Back in the early 1980s, when I was a young cub reporter fresh out of college covering the bond market for a Wall Street trade newspaper, I used to scratch my head over how traders and investors would try to discern what the next Federal Reserve move would be. Obviously, not much has changed since then.
Back then, however, the Fed rarely said anything, and when it did, its words would be couched in the famous “Fed speak,” in which the chairman – Alan Greenspan was the best (or worst) at it – said a bunch of gobbledygook that few people could understand but spent countless hours trying to decipher.
In my innocence, I asked one of the senior reporters, “Why doesn’t the Fed just tell us what it intends to do instead of making everybody guess?” I don’t remember ever getting a good explanation.
The problem with that type of “communication” – or lack of it – is that investors are prone to make panicky, knee-jerk reactions to whatever the Fed eventually does.
Since then, the Fed, to its credit, has made a real, concerted effort to become “more transparent” in its communications and avoid surprises as much as it can.

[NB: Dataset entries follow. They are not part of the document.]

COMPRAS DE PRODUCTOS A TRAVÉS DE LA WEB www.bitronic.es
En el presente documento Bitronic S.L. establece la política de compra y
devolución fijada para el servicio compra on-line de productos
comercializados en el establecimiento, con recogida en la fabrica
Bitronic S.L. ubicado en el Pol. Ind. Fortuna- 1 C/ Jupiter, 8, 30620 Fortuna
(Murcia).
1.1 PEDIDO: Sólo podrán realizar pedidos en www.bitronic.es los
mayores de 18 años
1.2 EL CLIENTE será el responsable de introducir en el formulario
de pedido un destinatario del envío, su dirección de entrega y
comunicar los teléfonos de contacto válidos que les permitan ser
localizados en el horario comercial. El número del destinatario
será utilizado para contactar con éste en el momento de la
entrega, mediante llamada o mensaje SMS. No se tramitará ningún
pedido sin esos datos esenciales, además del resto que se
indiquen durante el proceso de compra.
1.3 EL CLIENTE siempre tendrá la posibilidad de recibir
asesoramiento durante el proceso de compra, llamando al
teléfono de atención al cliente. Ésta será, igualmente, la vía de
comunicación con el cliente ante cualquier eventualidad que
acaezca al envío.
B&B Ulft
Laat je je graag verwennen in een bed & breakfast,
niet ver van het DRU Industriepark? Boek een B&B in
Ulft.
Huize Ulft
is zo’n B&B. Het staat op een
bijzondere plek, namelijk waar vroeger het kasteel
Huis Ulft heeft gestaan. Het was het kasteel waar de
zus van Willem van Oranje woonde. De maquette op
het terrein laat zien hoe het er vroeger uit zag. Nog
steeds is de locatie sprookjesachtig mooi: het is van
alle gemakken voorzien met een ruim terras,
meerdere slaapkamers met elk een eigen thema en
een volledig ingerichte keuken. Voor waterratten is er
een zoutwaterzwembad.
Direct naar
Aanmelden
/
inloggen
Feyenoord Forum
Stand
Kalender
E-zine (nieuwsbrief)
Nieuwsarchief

The process started with Ben Bernanke, and Jerome Powell has really run with it, holding a press conference after every Fed meeting, or 10 times a year, rather than quarterly as his immediate predecessors did. That’s on top of the countless public speeches and congressional appearances he makes, plus those of the other members of the Fed’s Board of Governors and the presidents of the regional Fed banks, those with a vote on monetary policy.
Now, it seems, we’re at the point where the Fed is confusing the markets by having too many voices say too many things, rather than confusing the markets by saying as little as possible. Which situation is better, I’m not sure.
Case in point: Continue reading "Silence is Golden"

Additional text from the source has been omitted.